Atlanta Opera Focuses on Love & Loss at Pullman Yards
Modern dress performances of Puccini’s “La Boheme” and the Broadway hit “Rent” were offered in immersive stagings.

Tomer Zvulun, the Israeli born artistic and executive director of the Atlanta Opera, brought the company’s Boheme Project to Pullman Yards recently. The program alternated a modern dress staging of Giacomo Puccini’s “La Boheme” with the popular Broadway musical “Rent” to the cavernous facility in East Atlanta which once was used to refurbish Pullman rail cars.
It’s rare that a professional opera company would try to pull off two shows, with such different musical styles, during the same week. It is rarer still to try to do it in an improvised setting that offers so many obstacles to staged musical performances. But as Zvulun sees it, in both “La Boheme” and “Rent” the non-traditional setting helps to propel the performances forward.
“In an immerse setting like Pullman Yards, there is a musical flow that moves forward without stopping. Immersive theater is mirroring the music visually and theatrically. Nothing comes between the audience and the performers. So that the flow of the show is literally unstoppable.”
Zvulun and his frequent collaborator, Vita Zykun, who also grew up in Israel, made the best of a difficult space, with a single, sprawling stage set that gave featured performers an energetic workout while moving them frequently among several stage levels.
According to Zvulun, the two works performed consecutively gave his Atlanta Opera audience a new way to approach serious musical theater.

“We want to break the boundaries. In fact, that is the mission of opera — breaking boundaries so that opera can be enjoyed on the highest level everywhere. “Rent” and “La Boheme” are very, very unique in that they eliminate any kind of barriers of storytelling. There’s no dialog and in our staging of both works there are no physical barriers between the performers and the audience.”
What also united the two productions at Pullman Yards with the more traditional production of the Puccini opera last spring at the Cobb Energy Center was that both explore how to live and love while struggling against the crushing burden of terminal illness and economic uncertainty.
In the original “La Boheme,” the life-threatening illness was tuberculosis, which terrified audiences at the end of the 19th century. In “Rent,” almost exactly 100 years later it was AIDS, which claimed so many great theater talents in the prime of life. Those lost to the disease included Michael Bennett, who shook up Broadway with his production of “A Chorus Line,” and Bob Fosse, the brilliant choreographer. At Pullman Yards, the contemporary “La Boheme” staging centers on the deadly COVID-19 that struck down so many before a vaccine could be developed. In a fateful coincidence, the talented young creator of “Rent,” Jonathan Larson, died just 35 hours before his work was to debut.

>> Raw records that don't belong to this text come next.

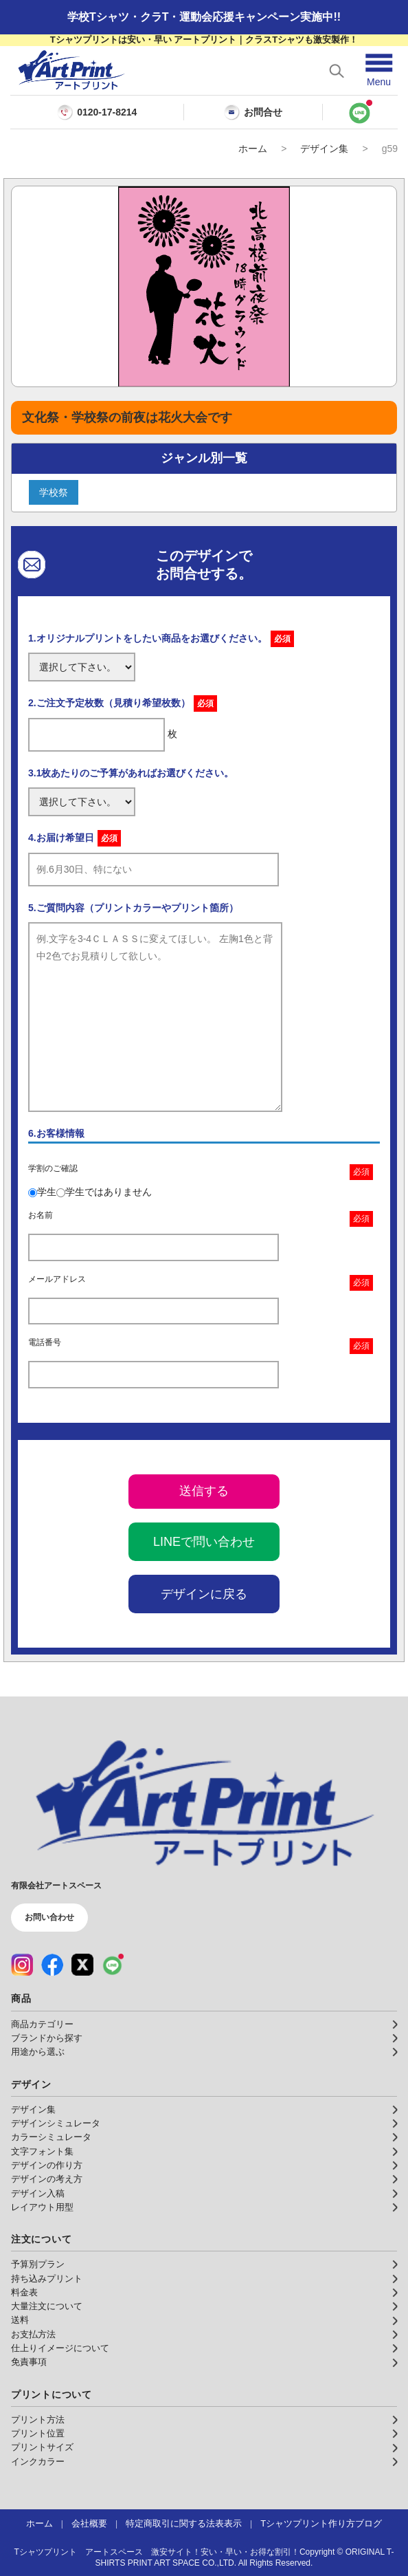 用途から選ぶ (38, 2052)
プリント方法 (38, 2420)
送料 (20, 2320)
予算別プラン (38, 2264)
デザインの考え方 (46, 2179)
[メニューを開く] (379, 70)
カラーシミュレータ (51, 2137)
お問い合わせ (49, 1917)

After a lifetime of struggle that is partially mirrored in the story on stage, Larson succumbed without warning to a fatal, but undiagnosed heart condition. Before he died, he had this to say about his epic work of survival.
“In these dangerous times, where it seems that the world is ripping apart at the seams, we can all learn how to survive from those who stare death squarely in the face every day and should reach out to each other and bond as a community, rather than hide from the terrors of life at the end of the millennium.”
The acclaim from young audiences helped propel the show to a Pulitzer Prize and four top Emmy awards. It went on to 12 years of performances on Broadway. The production grossed $280 million and was staged abroad in 25 different languages.
It featured a diverse cast of newcomers that told the show’s story of young people who had been marginalized by society.
Changing time and place is just one way that Zvulun says he works to make new audiences more comfortable with the material.
“I come from humble beginnings in Israel, from Ashkelon, where opera is not something we grew up with,” he said. “My family was working class, My passion is to make opera accessible and available. It’s about feeling welcome, and I want to make sure everybody in Atlanta feels welcome.”
In addition to the non-traditional staging and the unconventional choice of material, like “Rent,” the Atlanta Opera staged a performance this year of a one-woman opera in The Temple’s sanctuary Midtown on Holocaust Remembrance Day and has developed a sophisticated video studio during the past several years for online screenings of recorded performances for anyone who cares to view them.
For Zvulun, the company he continues to inspire has as the goal of their performances to make them as socially and personally relevant as they can make them.